Con todo, quizás resulta más eficaz presentar la idea republicana de libertad contraponiéndola a otra idea, muy extendida y bastante acorde con elementales intuiciones, que ha sido defendida por muchos liberales, al menos por el Locke que nos enseñó que "allí donde termina la ley, empieza la tiranía". Esta idea de libertad la resumió Isaiah Berlin en Dos conceptos de libertad:
"soy libre en la medida en que ningún hombre ni ningún grupo de hombres interiferen en mi actividad. En este aspecto, la libertad política es, simplemente el espacio en el que un hombre puede actuar sin ser obstaculizado por otros."
Por precisar un poco más, para esta perspectiva liberal, una persona es libre de hacer X si nadie le impide hacer tal cosa, si nadie le coarta para que no lo haga, que no pueda hacerlo por falta de capacidad o de recursos nada tendría que ver con la libertad. Por lo tanto, una sociedad será más libre cuantas menos intromisiones se produzcan.

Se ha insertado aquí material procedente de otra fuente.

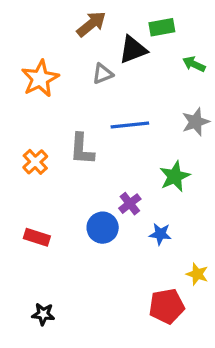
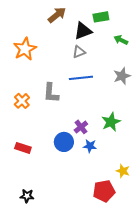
gray triangle: (103, 74) -> (79, 52), moved
green star: (175, 176) -> (111, 122), moved
blue star: (160, 234) -> (90, 146), moved

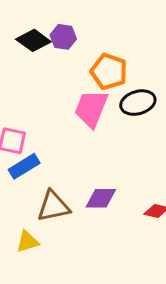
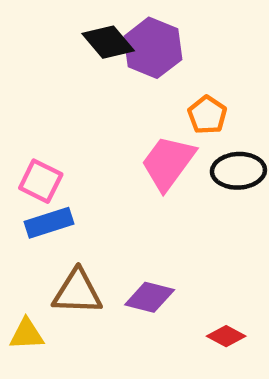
purple hexagon: (63, 37) -> (153, 48), size x1.5
orange pentagon: (109, 72) -> (207, 115), size x0.7

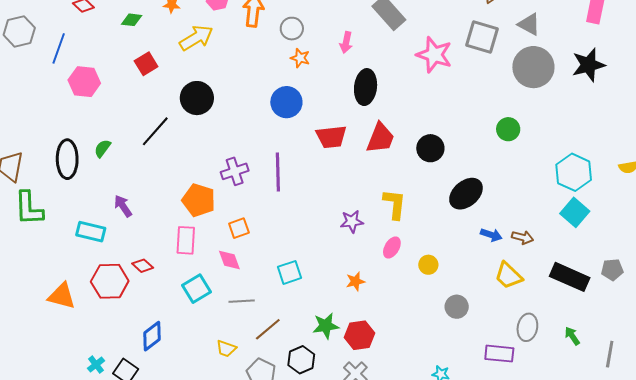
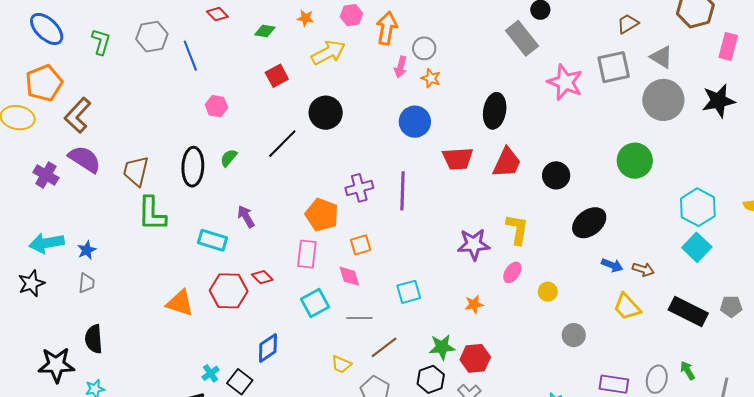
gray square: (482, 37) -> (614, 67), turned -32
pink arrow: (346, 42) -> (401, 67), moved
blue line: (59, 48) -> (190, 56), turned -44
pink hexagon: (84, 82) -> (216, 106), moved, size x0.7
green circle: (508, 129) -> (635, 161), size x1.5
purple star: (352, 221) -> (474, 244), size x1.4
gray ellipse: (527, 327) -> (657, 379), moved
black hexagon: (301, 360) -> (431, 379), moved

La música suena bien. Eso, algunas implicaciones chirrían un poco. La primera: la melodía invita a desconfiar de la ley, y hasta de las instituciones. Dicha ley, obviamente, nos prohibe realizar ciertos actos. Y, en la medida en que establece prohibiciones, supondría un engorro para la libertad. Vista así, la libertad liberal acaba por resultar prepolítica y hasta presocial: nadie más libre que Robinson Crusoe, ajeno a toda intromisión de los demás. Y hay otra implicación no menos enojosa: la libertad se lleva mal con la democracia.
Inevitablemente, cuando tomamos decisiones sobre cómo organizar nuestra vida compartida, interferimos en la vida de cada cual. Y, en este sentido, para una parte importante del liberalismo, el autogobierno colectivo es una amenaza para el autogobierno individual, para la libertad del individuo. Así lo admite el propio Berlin:
"La libertad, considerada en este sentido, como libertad negativa, no tiene conexión lógica alguna con la democracia o autogobierno."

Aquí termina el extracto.